» **Task prompt**: Say how many lines of the listing below hold the string "target", and say nothing else.

» **Dataset excerpts**:
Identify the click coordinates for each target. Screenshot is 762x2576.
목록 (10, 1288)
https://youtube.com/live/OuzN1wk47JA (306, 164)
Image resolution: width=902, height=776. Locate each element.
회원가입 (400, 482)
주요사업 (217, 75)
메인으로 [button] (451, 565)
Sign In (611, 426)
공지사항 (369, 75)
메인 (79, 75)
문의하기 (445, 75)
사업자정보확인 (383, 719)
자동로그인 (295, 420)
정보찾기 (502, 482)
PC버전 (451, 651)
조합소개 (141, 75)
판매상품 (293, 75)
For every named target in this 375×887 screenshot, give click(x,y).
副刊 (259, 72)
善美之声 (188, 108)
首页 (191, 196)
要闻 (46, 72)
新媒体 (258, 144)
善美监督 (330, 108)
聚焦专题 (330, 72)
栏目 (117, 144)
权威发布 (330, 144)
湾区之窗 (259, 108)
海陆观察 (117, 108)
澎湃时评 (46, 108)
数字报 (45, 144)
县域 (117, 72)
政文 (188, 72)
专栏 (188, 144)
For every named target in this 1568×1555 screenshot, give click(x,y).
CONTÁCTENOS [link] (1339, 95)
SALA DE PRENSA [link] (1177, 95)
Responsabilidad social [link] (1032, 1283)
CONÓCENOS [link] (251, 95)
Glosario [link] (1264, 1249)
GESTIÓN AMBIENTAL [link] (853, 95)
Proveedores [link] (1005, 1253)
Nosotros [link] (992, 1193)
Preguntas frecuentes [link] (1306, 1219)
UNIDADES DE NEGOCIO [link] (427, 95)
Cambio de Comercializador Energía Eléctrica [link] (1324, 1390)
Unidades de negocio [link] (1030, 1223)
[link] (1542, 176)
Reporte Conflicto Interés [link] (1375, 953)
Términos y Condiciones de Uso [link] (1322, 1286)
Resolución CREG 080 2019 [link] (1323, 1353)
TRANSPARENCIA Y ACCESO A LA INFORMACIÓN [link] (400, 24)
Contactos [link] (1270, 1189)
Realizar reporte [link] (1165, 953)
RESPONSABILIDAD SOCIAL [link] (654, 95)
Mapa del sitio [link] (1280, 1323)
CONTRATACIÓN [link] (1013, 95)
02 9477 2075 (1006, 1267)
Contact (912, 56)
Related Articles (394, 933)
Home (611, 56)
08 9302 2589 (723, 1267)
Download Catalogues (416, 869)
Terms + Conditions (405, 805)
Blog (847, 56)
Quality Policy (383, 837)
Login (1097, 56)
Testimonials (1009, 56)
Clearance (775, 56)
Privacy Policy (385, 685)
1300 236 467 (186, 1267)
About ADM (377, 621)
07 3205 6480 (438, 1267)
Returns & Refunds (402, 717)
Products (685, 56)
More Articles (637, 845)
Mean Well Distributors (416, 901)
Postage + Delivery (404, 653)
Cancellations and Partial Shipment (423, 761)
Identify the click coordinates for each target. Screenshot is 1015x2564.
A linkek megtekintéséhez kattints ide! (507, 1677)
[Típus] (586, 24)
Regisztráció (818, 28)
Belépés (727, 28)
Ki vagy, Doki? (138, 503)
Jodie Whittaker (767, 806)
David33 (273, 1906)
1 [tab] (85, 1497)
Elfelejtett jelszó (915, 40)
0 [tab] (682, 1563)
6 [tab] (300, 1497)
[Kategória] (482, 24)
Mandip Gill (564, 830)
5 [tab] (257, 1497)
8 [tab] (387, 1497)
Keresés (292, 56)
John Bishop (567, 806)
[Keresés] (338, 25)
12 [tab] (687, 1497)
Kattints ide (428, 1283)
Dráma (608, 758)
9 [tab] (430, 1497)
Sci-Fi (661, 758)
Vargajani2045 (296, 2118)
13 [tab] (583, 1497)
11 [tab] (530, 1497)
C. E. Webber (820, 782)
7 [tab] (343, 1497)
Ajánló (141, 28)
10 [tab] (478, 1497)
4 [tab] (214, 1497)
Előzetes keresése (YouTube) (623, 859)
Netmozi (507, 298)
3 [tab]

» **Solution to the exercise**: 4